I've got 6 co-workers from England that will be in So. Cal the last week of April for work. They want to do a 100 mile ride from OC to SD on a Sunday and need bikes. My local shop doens't have that kind of inventory so I'm looking for suggestions on where to hook them up. 

Looking for good bikes in a variety of sizes. Any suggestions would be much appreciated!!


----------



## kike_gavilan

Nytro in Encinitas (San Diego County) rents old cervelos (nice enough). Hi-Tech Bikes San Diego rents tri-bikes. But Hi Tech bikes does not reant any gear. The tri-bikes are for locals that have their own gear and pedals and want to try "tri."


----------



## hebby

here is a link to the orange county wheelmen's web site. It is a list of a bunch of shops in O.C. You could call them and see if they rent or not.

http://www.ocw.org/LocalBikeShops/default.asp?Page=3


----------



## eisidor

Hey. I came across this post while searching the web for a bike rental place in so cal. I was wondering if you managed to find anything?

I just moved from Southern California (Long Beach, specifically) but I'm going back this summer to get married (my fiancee is a native). I was thinking that week I might get some friends together for a good ride, but will obviously need bikes. Plus I don't feel like getting into the mess of packing up my road bike and bringing it with me on the flight. I miss the riding in So Cal so much.


----------



## jbartoe

*Synaptic Cycles rents and delivers road bikes in SD & OC*

For future reference, Synaptic Cycles (www.synapticcycles.com) rents higher end road bikes in San Diego and Orange Counties. We even deliver and pick up the bikes for no extra charge. If you need to set up a group with bikes, we can offer group discounts. 

Full disclosure- I am the owner, but I am very proud of our offerings (currently Calfee and Cervelo) and think we offer a great product.

Joe Bartoe
Synaptic Cycles Bicycle Rentals, Inc.
949-374-6079


----------



## jspharmd

I just wanted to provide some feedback on rentals in San Diego area.

I searched this site and the web and found several shops that rented bikes. When I called the local shops, they would only take basic information. This was because they would only provide basic bike set-up (pedals and minimal seat adjustment). I've rented in Colorado before and the shops there asked for any fitting information to provide a similar set-up. When I asked the San Diego-based shops about sending them my LBS fitting, the response was that they wouldn't do any more adjustments besides seat height. 

I came across this thread and called Joe at Synaptic Cycles.

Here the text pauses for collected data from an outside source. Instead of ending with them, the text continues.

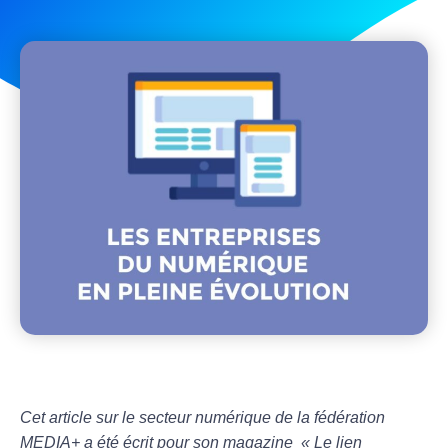
Cet article sur le secteur numérique
de la fédération
MEDIA+
a été écrit pour son magazine « Le lien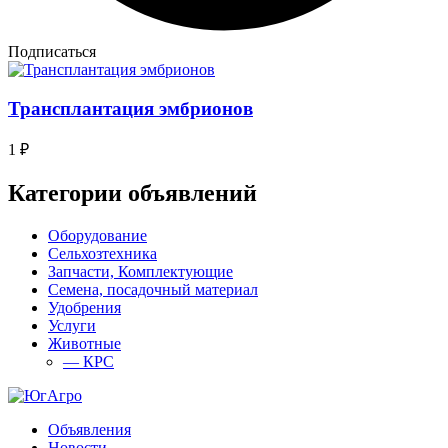
Подписаться
Трансплантация эмбрионов
1 ₽
Категории объявлений
Оборудование
Сельхозтехника
Запчасти, Комплектующие
Семена, посадочный материал
Удобрения
Услуги
Животные
— КРС
Объявления
Новости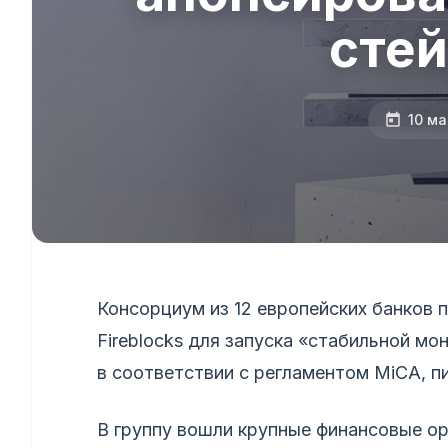
сте
10 ма
Консорциум из 12 европейских банков 
Fireblocks для запуска «стабильной мо
в соответствии с регламентом MiCA, пи
В группу вошли крупные финансовые орг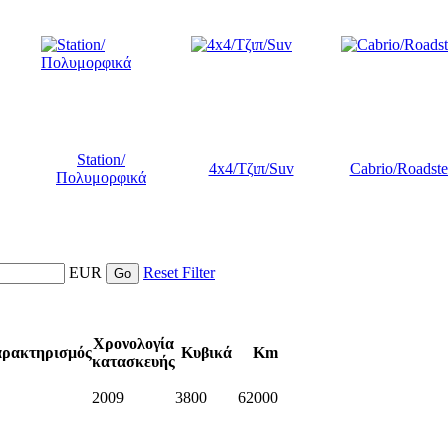
Station/
4x4/Τζιπ/Suv
Cabrio/Roadste
Πολυμορφικά
EUR
Reset Filter
Χρονολογία
ρακτηρισμός
Κυβικά
Km
κατασκευής
2009
3800
62000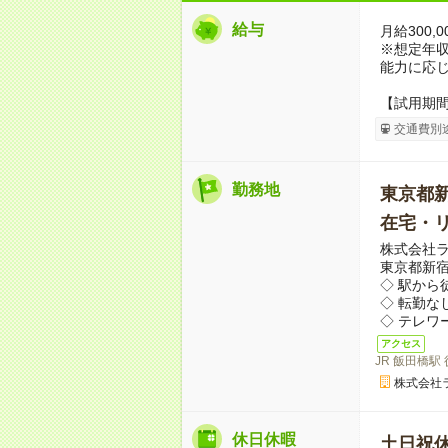
給与
月給300,0
※想定年収4,
能力に応
【試用期
交通費別
勤務地
東京都
在宅・
株式会社
東京都新
◇ 駅から
◇ 転勤な
◇ テレワ
アクセス
JR 飯田橋駅
株式会社
休日休暇
土日祝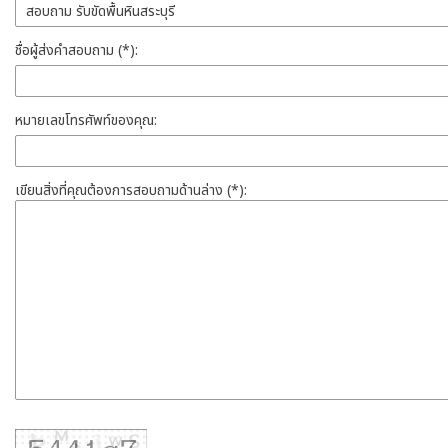
ชื่อผู้ส่งคำสอบถาม (*):
หมายเลขโทรศัพท์ของคุณ:
เขียนสิ่งที่คุณต้องการสอบถามด้านล่าง (*):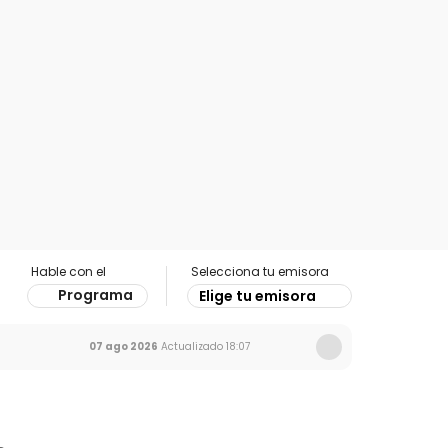
Hable con el
Selecciona tu emisora
Programa
Elige tu emisora
07 ago 2026
Actualizado
18:07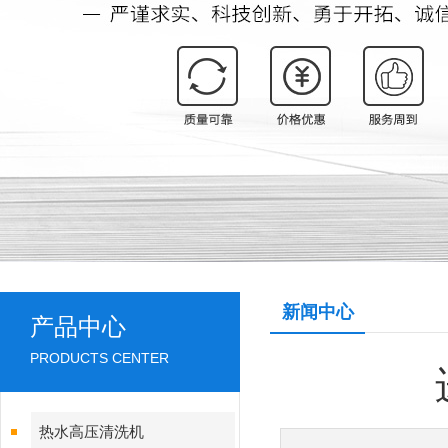
新闻中心
产品中心
PRODUCTS CENTER
热水高压清洗机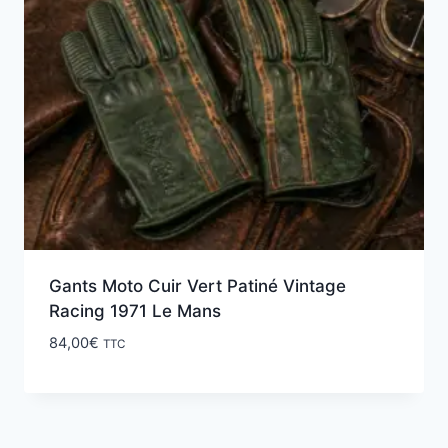
Gants Moto Cuir Vert Patiné Vintage
Racing 1971 Le Mans
84,00
€
TTC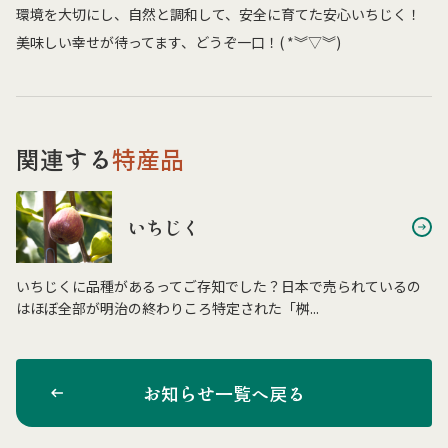
環境を大切にし、自然と調和して、安全に育てた安心いちじく！
美味しい幸せが待ってます、どうぞ一口！( *︾▽︾)
関連する
特産品
いちじく
いちじくに品種があるってご存知でした？日本で売られているの
はほぼ全部が明治の終わりころ特定された「桝...
お知らせ一覧へ戻る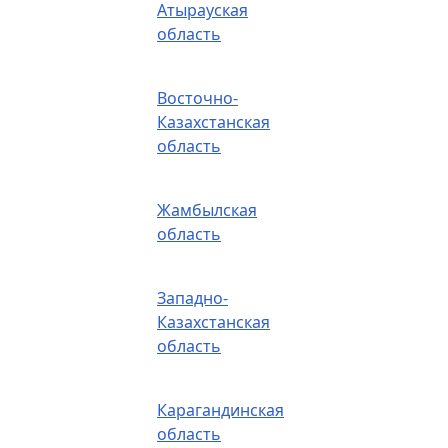
Атырауская
область
Восточно-
Казахстанская
область
Жамбылская
область
Западно-
Казахстанская
область
Карагандинская
область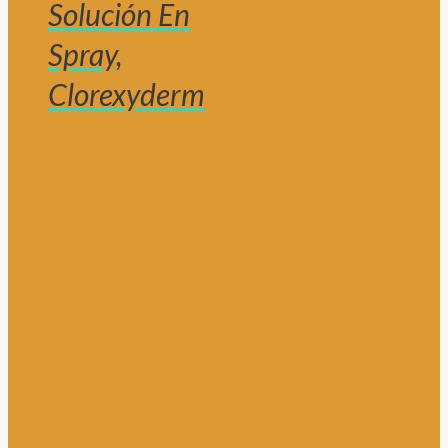
Solución En
Spray,
Clorexyderm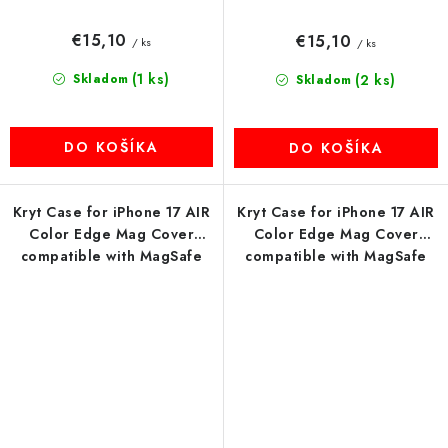
€15,10
€15,10
/ ks
/ ks
(1 ks)
Skladom
(2 ks)
Skladom
DO KOŠÍKA
DO KOŠÍKA
Kryt Case for iPhone 17 AIR
Kryt Case for iPhone 17 AIR
Color Edge Mag Cover
Color Edge Mag Cover
compatible with MagSafe
compatible with MagSafe
blue
čierny-red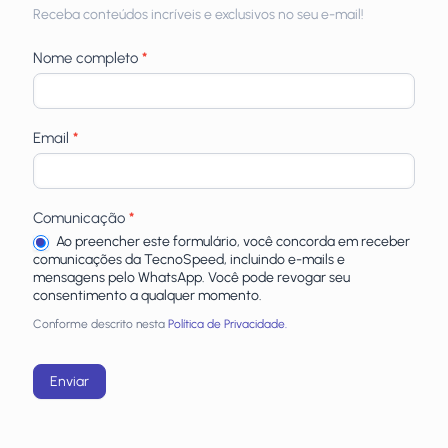
Receba
Receba conteúdos incríveis e exclusivos no seu e-mail!
newsletters
Nome completo
*
Email
*
Comunicação
*
Ao preencher este formulário, você concorda em receber
comunicações da TecnoSpeed, incluindo e-mails e
mensagens pelo WhatsApp. Você pode revogar seu
consentimento a qualquer momento.
Conforme descrito nesta
Política de Privacidade.
Enviar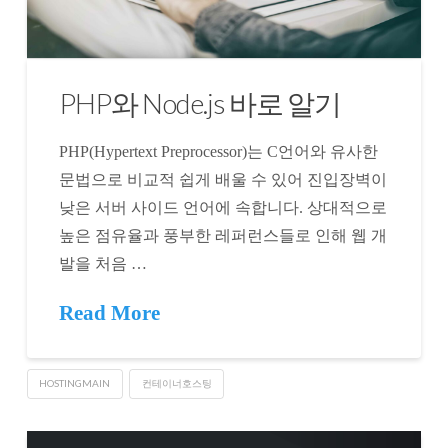
PHP와 Node.js 바로 알기
PHP(Hypertext Preprocessor)는 C언어와 유사한
문법으로 비교적 쉽게 배울 수 있어 진입장벽이
낮은 서버 사이드 언어에 속합니다. 상대적으로
높은 점유율과 풍부한 레퍼런스들로 인해 웹 개
발을 처음 …
Read More
HOSTINGMAIN
컨테이너호스팅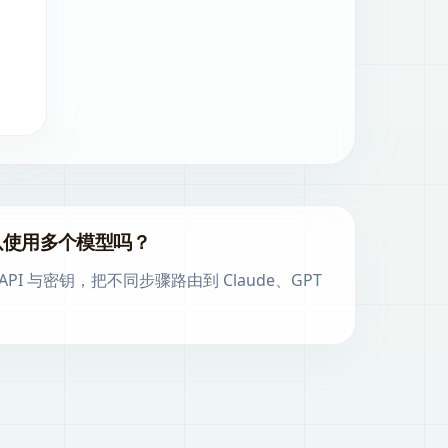
 可以使用多个模型吗？
PI 与密钥，把不同步骤路由到 Claude、GPT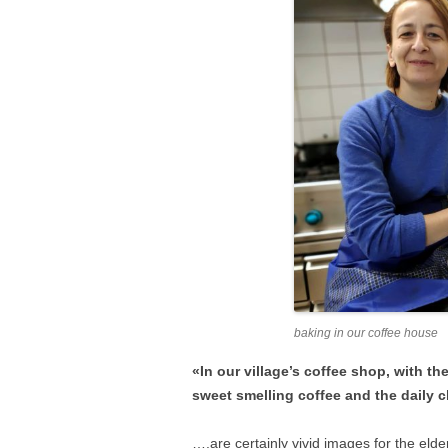
baking in our coffee house
«In our village’s coffee shop, with th
sweet smelling coffee and the daily
….are certainly vivid images for the elde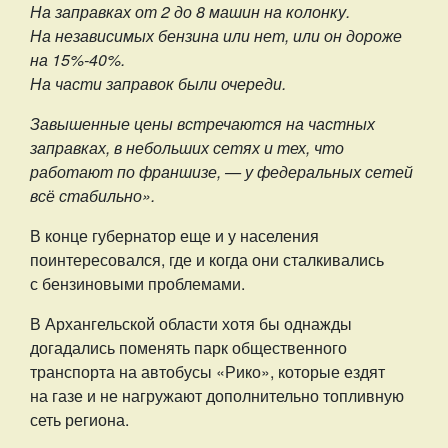
На заправках от 2 до 8 машин на колонку.
На независимых бензина или нет, или он дороже
на 15%-40%.
На части заправок были очереди.
Завышенные цены встречаются на частных
заправках, в небольших сетях и тех, что
работают по франшизе, — у федеральных сетей
всё стабильно».
В конце губернатор еще и у населения
поинтересовался, где и когда они сталкивались
с бензиновыми проблемами.
В Архангельской области хотя бы однажды
догадались поменять парк общественного
транспорта на автобусы «Рико», которые ездят
на газе и не нагружают дополнительно топливную
сеть региона.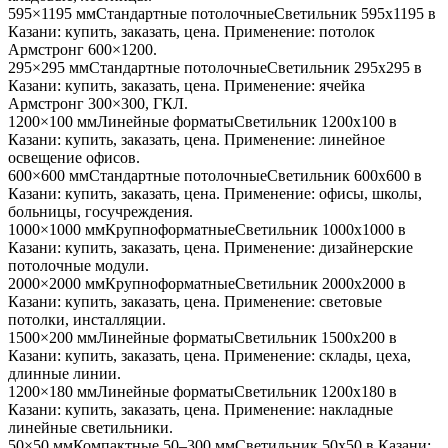
595×1195 мм
Стандартные потолочные
Светильник
595x1195
в
Казани
: купить, заказать, цена. Применение:
потолок
Армстронг 600×1200
.
295×295 мм
Стандартные потолочные
Светильник
295x295
в
Казани
: купить, заказать, цена. Применение:
ячейка
Армстронг 300×300, ГКЛ
.
1200×100 мм
Линейные форматы
Светильник
1200x100
в
Казани
: купить, заказать, цена. Применение:
линейное
освещение офисов
.
600×600 мм
Стандартные потолочные
Светильник
600x600
в
Казани
: купить, заказать, цена. Применение:
офисы, школы,
больницы, госучреждения
.
1000×1000 мм
Крупноформатные
Светильник
1000x1000
в
Казани
: купить, заказать, цена. Применение:
дизайнерские
потолочные модули
.
2000×2000 мм
Крупноформатные
Светильник
2000x2000
в
Казани
: купить, заказать, цена. Применение:
световые
потолки, инсталляции
.
1500×200 мм
Линейные форматы
Светильник
1500x200
в
Казани
: купить, заказать, цена. Применение:
склады, цеха,
длинные линии
.
1200×180 мм
Линейные форматы
Светильник
1200x180
в
Казани
: купить, заказать, цена. Применение:
накладные
линейные светильники
.
50×50 мм
Компактные 50–300 мм
Светильник
50x50
в Казани
: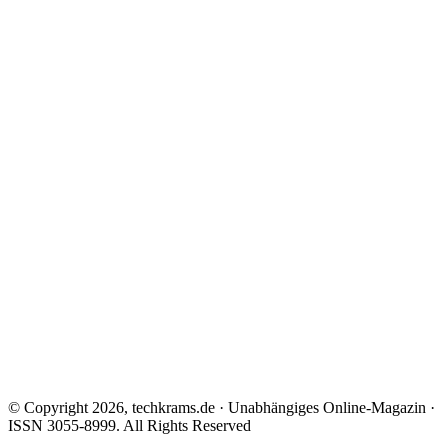
© Copyright 2026, techkrams.de · Unabhängiges Online-Magazin ·
ISSN 3055-8999. All Rights Reserved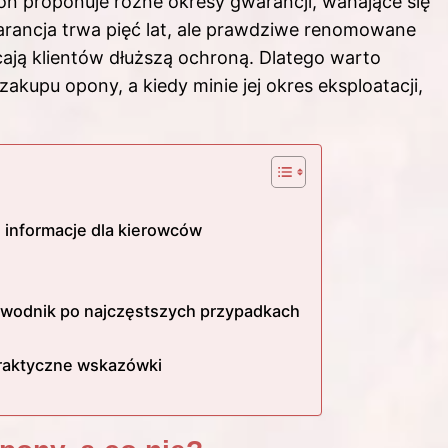
 proponuje różne okresy gwarancji, wahające się
warancja trwa pięć lat, ale prawdziwe renomowane
hęcają klientów dłuższą ochroną. Dlatego warto
akupu opony, a kiedy minie jej okres eksploatacji,
 informacje dla kierowców
ewodnik po najczęstszych przypadkach
 praktyczne wskazówki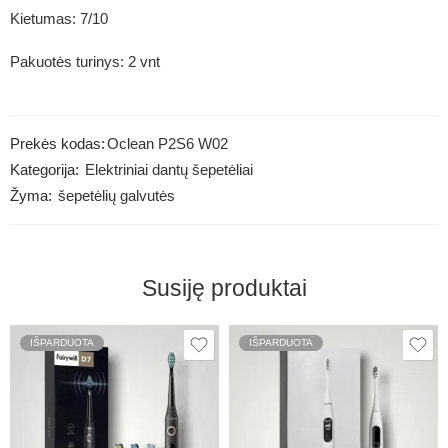
Kietumas: 7/10
Pakuotės turinys: 2 vnt
Prekės kodas:
Oclean P2S6 W02
Kategorija:
Elektriniai dantų šepetėliai
Žyma:
šepetėlių galvutės
Susiję produktai
IŠPARDUOTA
IŠPARDUOTA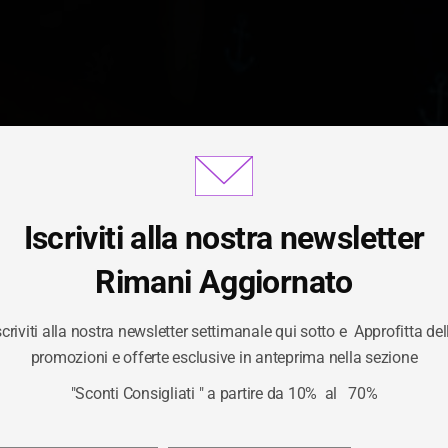
Iscriviti alla nostra newsletter
Gestisci Consenso Cookie
Rimani Aggiornato
scriviti alla nostra newsletter settimanale qui sotto e Approfitta del
CATEGORIA:
DOLC
ornire le migliori esperienze, utilizziamo tecnologie come i cookie per
promozioni e offerte esclusive in anteprima nella sezione
izzare e/o accedere alle informazioni del dispositivo. Il consenso a qu
"Sconti Consigliati " a partire da 10% al 70%
logie ci permetterà di elaborare dati come il comportamento di navigaz
/
DOLCI
HOME
unici su questo sito. Non acconsentire o ritirare il consenso può influire
ivamente su alcune caratteristiche e funzioni.
Privacy Policy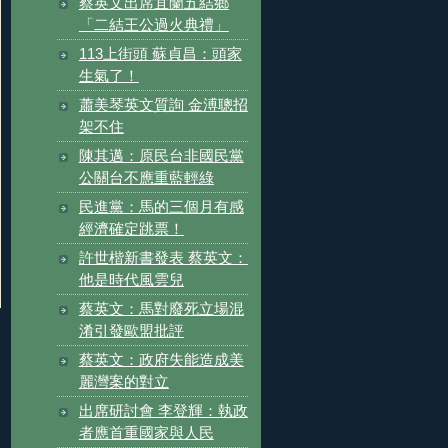
蔡英文出席宜蘭五結鄉
「二結王公過火典禮」
113上街頭 蘇貞昌：頭家
生氣了！
蕭美琴英文質詢 金溥聰招
架不住
陳其邁：原民台非國民黨
公關台不應重藍輕綠
民進黨：馬的三個月有感
經濟確定跳票！
許世楷新書發表 蔡英文：
他是時代風雲兒
蔡英文：馬對廢死立場混
淆引發歐盟批評
蔡英文：政府失能造成美
麗灣案的對立
出席研討會 李登輝：執政
者應首重國家與人民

I ended up renting from Synaptic Cycles from January 16th-18th. Not only did Joe set the bike up according to my fitting, he delivered the bike and picked it up. The bike was in perfect condition and aside from different ride characteristics of the rental frame, the bike felt exactly like my bike! It was so nice to ride a bike that fit just right. 

The service provided by Joe was above and beyond. I visit San Diego for conferences and usually make out there once a year or so. I will definitely be renting from Synaptic Cycles again.


----------